Watch My Wake Up Video
Growing up, my father repeatedly informed my sister and I of his expectations. He said, “Your only responsibility is to go to school, listen to your teacher, then come home and do your homework.” He followed up by reading our report cards each quarter while playing the piano for each “A” we received. As if his expectations weren’t enough motivation for us to do well, he gave us ten dollars per “A” received. It didn’t take long for my sister and I to catch on that education was a big deal. And as we got older, my father’s expectations heightened. We had to go to college, then start a career, and then think of getting married and having kids. The foundation he laid for us taught me that education is only important because it’s empowering.
Following his advice to the letter, and graduating in the top 5% of my graduating class, I figured I was sure to get a scholarship to Spelman. Unfortunately that wasn’t the case. I needed a 1600 on the SATs or at least a high enough score to compete with the other kids around the country. Apparently my 3.8 g.p.a. didn’t matter.
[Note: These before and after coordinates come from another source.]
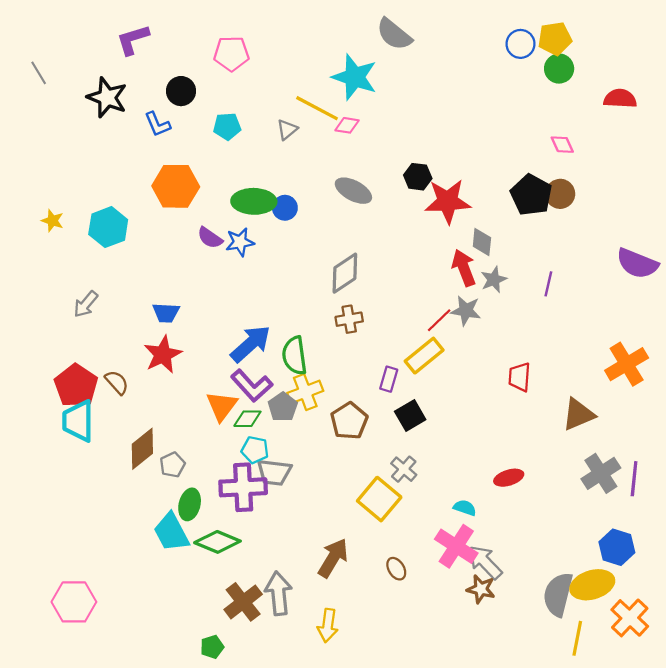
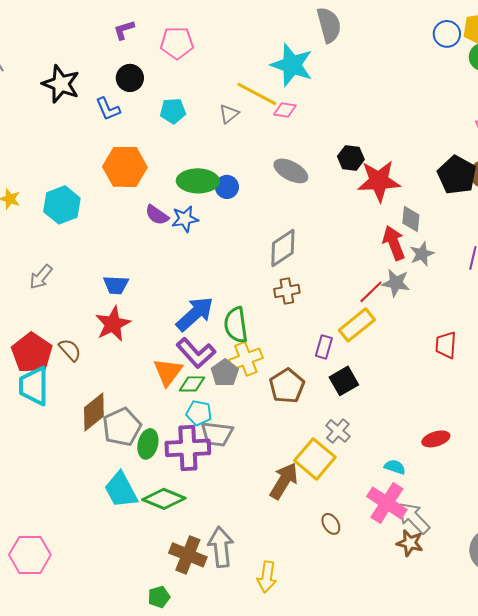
gray semicircle: (394, 34) -> (329, 25), turned -144
purple L-shape: (133, 40) -> (124, 30), moved, size x0.7
gray pentagon: (172, 465) -> (122, 427), size x1.6
green ellipse: (190, 504) -> (148, 444), moved
brown arrow: (333, 558) -> (284, 481), moved
brown cross: (243, 602) -> (188, 555), turned -30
In fact, my dreams were crushed because none of the schools paid too much attention to my g.p.a. as much as they did my 880 SAT score. I became nervous that the expectations that my father set, and the standards at which I held those expectations, were unattainable. To save a long story, I ended up at Hood College (my last choice in Universities, and a year later Bowie State, which was an after thought at that time).
At the age of 22 I decided to teach for Prince George’s County Public Schools. It’s really an amazing story how I ended up a teacher, especially since my degree was in Broadcast Communications. I had no prior experience with kids other than babysitting my cousins. But I’ll spare you the details for now, and save them for my live motivation speaker series.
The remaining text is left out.